If there is something that I excel at in life… it is snacking! Road trips, aero plane flights, weekend escapes, movie dates… you name it, I’ve got the snacks covered. I am honestly like a child. The only way to keep me happy is occupying me with food. When it comes to planes, boats and cars I blame this on my motion sickness. For some reason the only way to keep the nausea away is by eating. Literally as soon as I finish chomping my last mouthful, the motion sickness sets in. So that’s why I always have food handy!

And my draw at work. Well that is another whole kettle of fish. Unlike the limited space of a woman’s handbag my draw is STOCKED full of the essential snacks to keep that HANGRY feeling away. Nothing gets me in quite a rage like being so insanely hungry that it turns to anger. Admit it – we have all been there.

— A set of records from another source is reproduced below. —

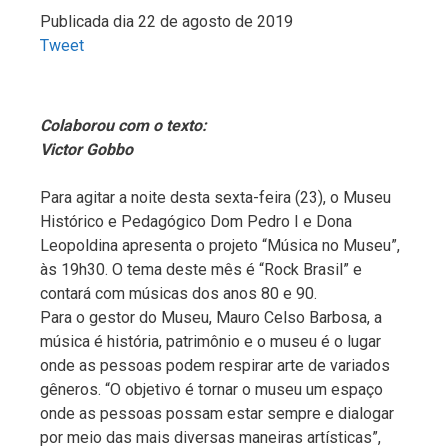
Publicada dia 22 de agosto de 2019
Tweet
Colaborou com o texto:
Victor Gobbo
Para agitar a noite desta sexta-feira (23), o Museu
Histórico e Pedagógico Dom Pedro I e Dona
Leopoldina apresenta o projeto “Música no Museu”,
às 19h30. O tema deste mês é “Rock Brasil” e
contará com músicas dos anos 80 e 90.
Para o gestor do Museu, Mauro Celso Barbosa, a
música é história, patrimônio e o museu é o lugar
onde as pessoas podem respirar arte de variados
gêneros. “O objetivo é tornar o museu um espaço
onde as pessoas possam estar sempre e dialogar
por meio das mais diversas maneiras artísticas”,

Here are my 5 favourite grab-and-go snacks kept on hand to avoid the “hangry” stage;

1. Rice cakes with nut butters, fruit, cottage cheese or avocado. (photo sourced from @mb_motivation)

crackers

2. Banana and handful of nuts/trail mix

banana cashew 2

3. Protein bars or homemade muffins (banana date muffin recipe HERE)

protein bar

 

4. Carrot sticks with hummus

hummus

5. Medjool dates with peanut butter or almonds

dates

 

Try and combine healthy fats, protein and carbohydrates into the one snack for optimum nutrition. That’s why you cant go wrong with the above snacks!!

K

NN DAY 4 – DRINK YOUR WATER

Why is it that something as simple as drinking water can be so difficult to remember? If I don’t have my water bottle on me and am consciously making an effort to drink water, then I will get to the end of the day without even a drip. Of course there is water in my daily coffee and 6 cups of tea BUT this does NOT count! Nope not even in the slightest. And before your clever little Melbourne Cup brain thinks that having a few vodka lime and soda WATERS today will also count – you are wrong!! Drinking alcohol is an even bigger reason to be guzzling back the water.

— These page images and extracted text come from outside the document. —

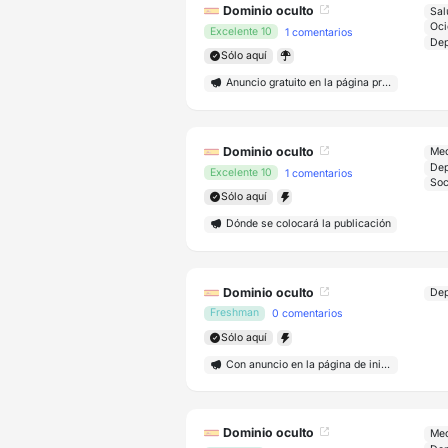
Dominio oculto
Sal
Oci
Excelente 10
1 comentarios
Sólo aquí
Anuncio gratuito en la página principal
Dominio oculto
Med
Excelente 10
1 comentarios
Sólo aquí
Dónde se colocará la publicación
Dominio oculto
Freshman
0 comentarios
Sólo aquí
Con anuncio en la página de inicio
Dominio oculto
Med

Yes there is water in the foods that we eat, such as meat, fish, eggs and especially ‘water-rich’ fruits and vegetables like cucumber, tomatoes, lettuce, watermelon, apples etc and they DO ‘count’ towards your daily intake BUT we need to drink a LOT more of the pure refreshing liquid on its own to make it really count.

The body is made up of about 60% water. We are constantly losing water from our bodies, primarily via urine and sweat. So how much water should you be drinking everyday? Probably a lot more than you already are (guilty as charged). Everyone is different and it depends on the individual as to how much water we effectively NEED but you should be aiming to drink about 1.5 – 2 L of water a DAY.

Staying well hydrated is important for;
– increasing our energy levels
– improving brain function
– preventing health problems
– increasing metabolism and promoting weight loss
– hydrating our skin and improving complexion
– flushing out toxins
– maintaining regularity
– boosting the immune system

Put it this way – there are NO negative side effects of drinking water. Just don’t wait until 9pm to skull the whole 1.5 L because you will be up every 2 hours going to the bathroom!!

Tips for drinking more water;
– add a squeeze of lemon, fresh mint or berries for flavor (not raspberry cordial thanks)
– pop ice cubes made from fruit into your water
– keep a glass of water handy on your desk or a bottle of water in your handbag/backpack

Water has no calories, is flavourless and most of all it’s FREE!!! Go on – do yourself a favour and fill up a glass right now – especially if you are planning on having a boozy Melbourne cup luncheon.